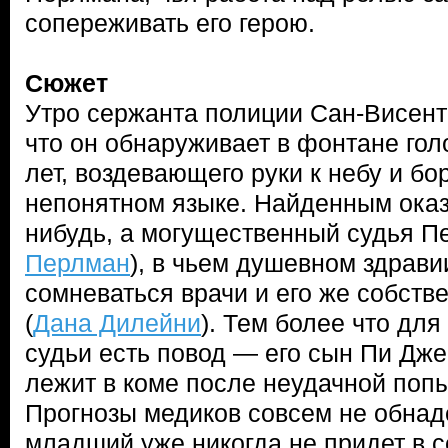
сопереживать его герою.
Сюжет
Утро сержанта полиции Сан-Висенте
что он обнаруживает в фонтане гол
лет, воздевающего руки к небу и б
непонятном языке. Найденным оказ
нибудь, а могущественный судья П
Перлман
), в чьем душевном здрави
сомневаться врачи и его же собств
(
Дана Дилейни
). Тем более что дл
судьи есть повод — его сын Пи Дже
лежит в коме после неудачной поп
Прогнозы медиков совсем не обна
младший уже никогда не придет в 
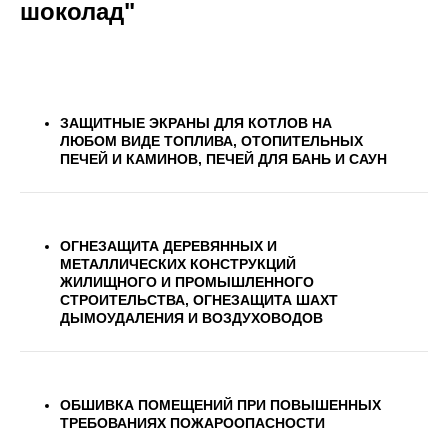
шоколад"
ЗАЩИТНЫЕ ЭКРАНЫ ДЛЯ КОТЛОВ НА
ЛЮБОМ ВИДЕ ТОПЛИВА, ОТОПИТЕЛЬНЫХ
ПЕЧЕЙ И КАМИНОВ, ПЕЧЕЙ ДЛЯ БАНЬ И САУН
ОГНЕЗАЩИТА ДЕРЕВЯННЫХ И
МЕТАЛЛИЧЕСКИХ КОНСТРУКЦИЙ
ЖИЛИЩНОГО И ПРОМЫШЛЕННОГО
СТРОИТЕЛЬСТВА, ОГНЕЗАЩИТА ШАХТ
ДЫМОУДАЛЕНИЯ И ВОЗДУХОВОДОВ
ОБШИВКА ПОМЕЩЕНИЙ ПРИ ПОВЫШЕННЫХ
ТРЕБОВАНИЯХ ПОЖАРООПАСНОСТИ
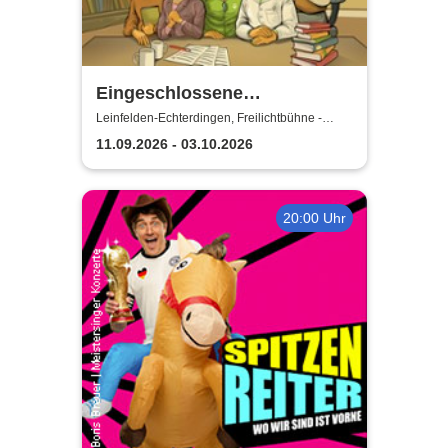
Eingeschlossene
Gesellschaft - Theater unter
Leinfelden-Echterdingen, Freilichtbühne -
Theater u. d. Kuppeln
den Kuppeln
11.09.2026 - 03.10.2026
20:00 Uhr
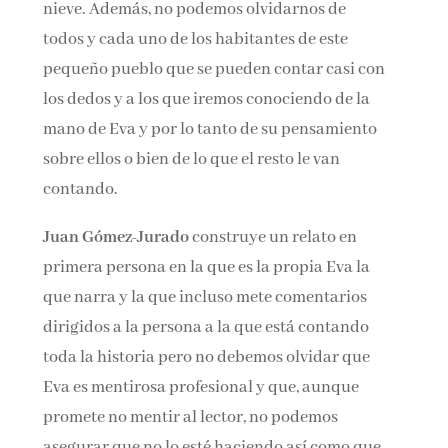
nieve. Además, no podemos olvidarnos de
todos y cada uno de los habitantes de este
pequeño pueblo que se pueden contar casi con
los dedos y a los que iremos conociendo de la
mano de Eva y por lo tanto de su pensamiento
sobre ellos o bien de lo que el resto le van
contando.
Juan Gómez-Jurado
construye un relato en
primera persona en la que es la propia Eva la
que narra y la que incluso mete comentarios
dirigidos a la persona a la que está contando
toda la historia pero no debemos olvidar que
Eva es mentirosa profesional y que, aunque
promete no mentir al lector, no podemos
asegurar que no lo esté haciendo así como que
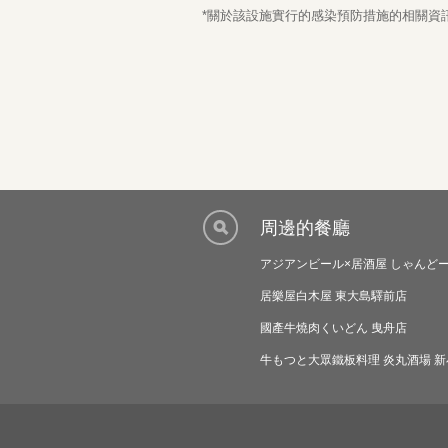
*關於該設施實行的感染預防措施的相關資訊，
周邊的餐廳
アジアンビール×居酒屋 しゃんど
居樂屋白木屋 東大島驛前店
國產牛燒肉くいどん 曳舟店
牛もつと大眾鐵板料理 炎丸酒場 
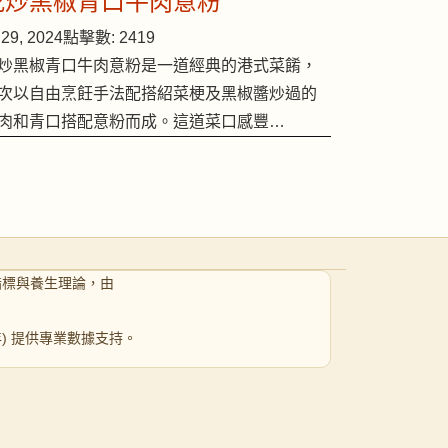
乾炒黑椒青口牛肉意粉
29, 2024
點擊數: 2419
炒黑椒青口牛肉意粉是一道經典的港式菜餚，
次以自由烹飪手法配搭紹菜梗及黑椒醬炒過的
肉和青口搭配意粉而成。這道菜口感豐…
指標與養生理論，由
 年) 提供專業數據支持。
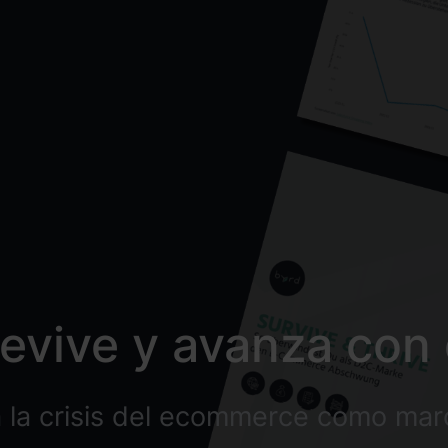
evive y avanza con 
 la crisis del ecommerce como ma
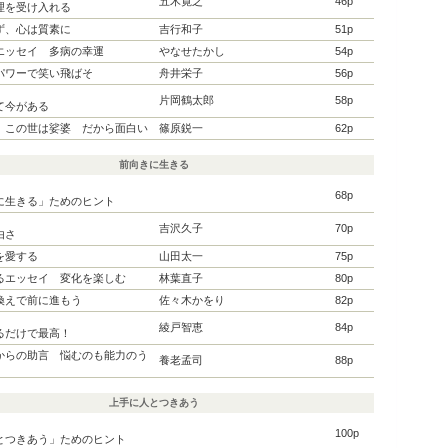
五木寛之
46p
理を受け入れる
ず、心は質素に
吉行和子
51p
エッセイ 多病の幸運
やなせたかし
54p
パワーで笑い飛ばそ
舟井栄子
56p
ク
片岡鶴太郎
58p
て今がある
 この世は娑婆 だから面白い
篠原鋭一
62p
前向きに生きる
ト
68p
生きる」ためのヒント
ク
吉沢久子
70p
由さ
を愛する
山田太一
75p
るエッセイ 変化を楽しむ
林葉直子
80p
換えで前に進もう
佐々木かをり
82p
ク
綾戸智恵
84p
るだけで最高！
からの助言 悩むのも能力のう
養老孟司
88p
上手に人とつきあう
スト
100p
とつきあう」ためのヒント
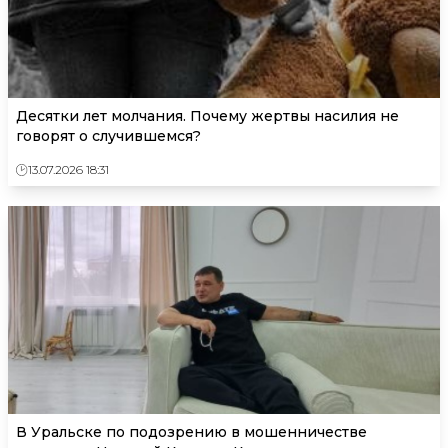
Десятки лет молчания. Почему жертвы насилия не
говорят о случившемся?
13.07.2026 18:31
В Уральске по подозрению в мошенничестве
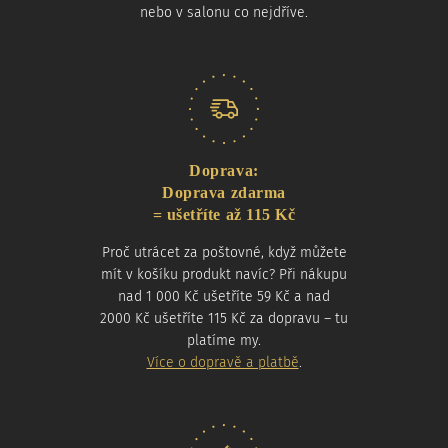
nebo v salonu co nejdříve.
Doprava:
Doprava zdarma
= ušetříte až 115 Kč
Proč utrácet za poštovné, když můžete
mít v košíku produkt navíc? Při nákupu
nad 1 000 Kč ušetříte 59 Kč a nad
2000 Kč ušetříte 115 Kč za dopravu – tu
platíme my.
Více o dopravě a platbě
.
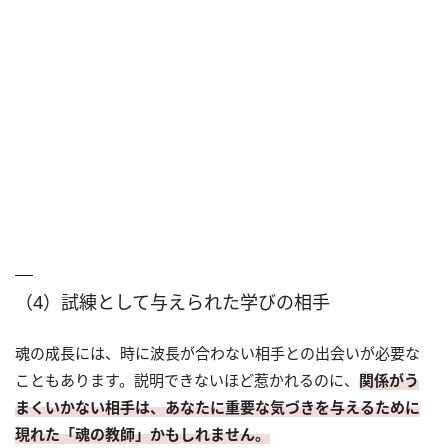
（4）試練として与えられた学びの相手
魂の成長には、時に波長が合わない相手との出会いが必要な
こともあります。説明できないほど惹かれるのに、
関係がう
まくいかない相手は、あなたに重要な気づきを与えるために
現れた「魂の教師」かもしれません。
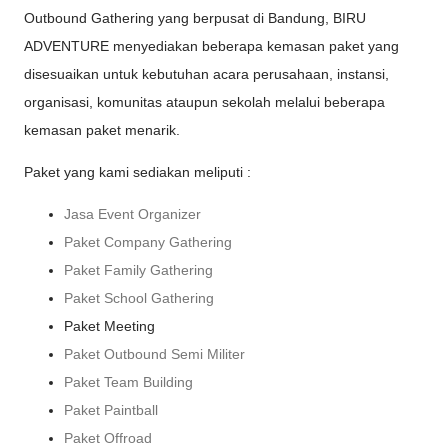
Outbound Gathering yang berpusat di Bandung, BIRU
ADVENTURE menyediakan beberapa kemasan paket yang
disesuaikan untuk kebutuhan acara perusahaan, instansi,
organisasi, komunitas ataupun sekolah melalui beberapa
kemasan paket menarik.
Paket yang kami sediakan meliputi :
Jasa Event Organizer
Paket Company Gathering
Paket Family Gathering
Paket School Gathering
Paket Meeting
Paket Outbound Semi Militer
Paket Team Building
Paket Paintball
Paket Offroad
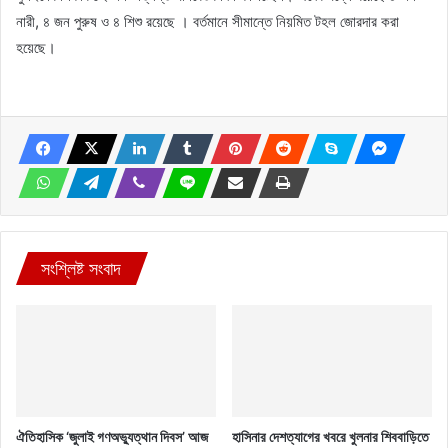
নারী, ৪ জন পুরুষ ও ৪ শিশু রয়েছে । বর্তমানে সীমান্তে নিয়মিত টহল জোরদার করা
হয়েছে।
সংশ্লিষ্ট সংবাদ
ঐতিহাসিক ‘জুলাই গণঅভ্যুত্থান দিবস’ আজ
হাসিনার দেশত্যাগের খবরে খুলনার শিববাড়িতে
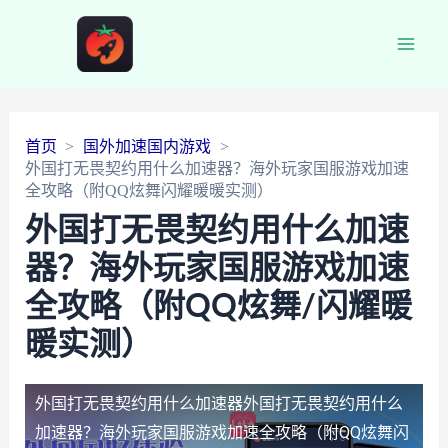
Main
Men
首页
国外加速国内游戏
外国打无畏契约用什么加速器？海外玩家国服游戏加速
全攻略（附QQ炫舞闪耀暖暖实测）
外国打无畏契约用什么加速
器？海外玩家国服游戏加速
全攻略（附QQ炫舞/闪耀暖
暖实测）
外国打无畏契约用什么加速器
外国打无畏契约用什么
加速器？海外玩家国服游戏加速全攻略（附QQ炫舞闪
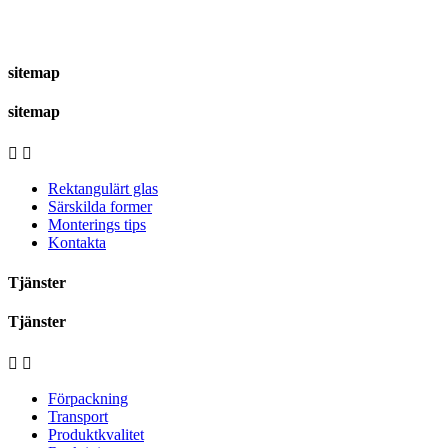
sitemap
sitemap


Rektangulärt glas
Särskilda former
Monterings tips
Kontakta
Tjänster
Tjänster


Förpackning
Transport
Produktkvalitet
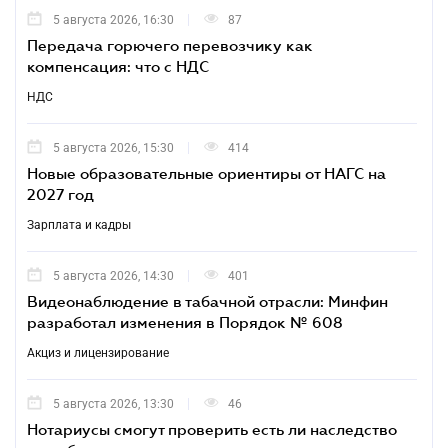
5 августа 2026, 16:30
87
Передача горючего перевозчику как
компенсация: что с НДС
НДС
5 августа 2026, 15:30
414
Новые образовательные ориентиры от НАГС на
2027 год
Зарплата и кадры
5 августа 2026, 14:30
401
Видеонаблюдение в табачной отрасли: Минфин
разработал изменения в Порядок № 608
Акциз и лицензирование
5 августа 2026, 13:30
46
Нотариусы смогут проверить есть ли наследство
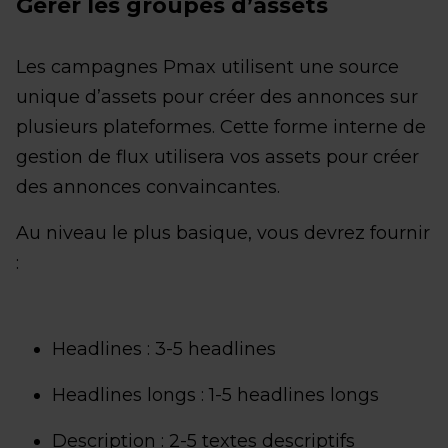
Gérer les groupes d’assets
Les campagnes Pmax utilisent une source
unique d’assets pour créer des annonces sur
plusieurs plateformes. Cette forme interne de
gestion de flux utilisera vos assets pour créer
des annonces convaincantes.
Au niveau le plus basique, vous devrez fournir
:
Headlines : 3-5 headlines
Headlines longs : 1-5 headlines longs
Description : 2-5 textes descriptifs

# Your objective
Your answer should consist of the lines above that hold the word "Gathering".

# Output of the exercise
Outbound Gathering yang berpusat di Bandung, BIRU
Paket Company Gathering
Paket Family Gathering
Paket School Gathering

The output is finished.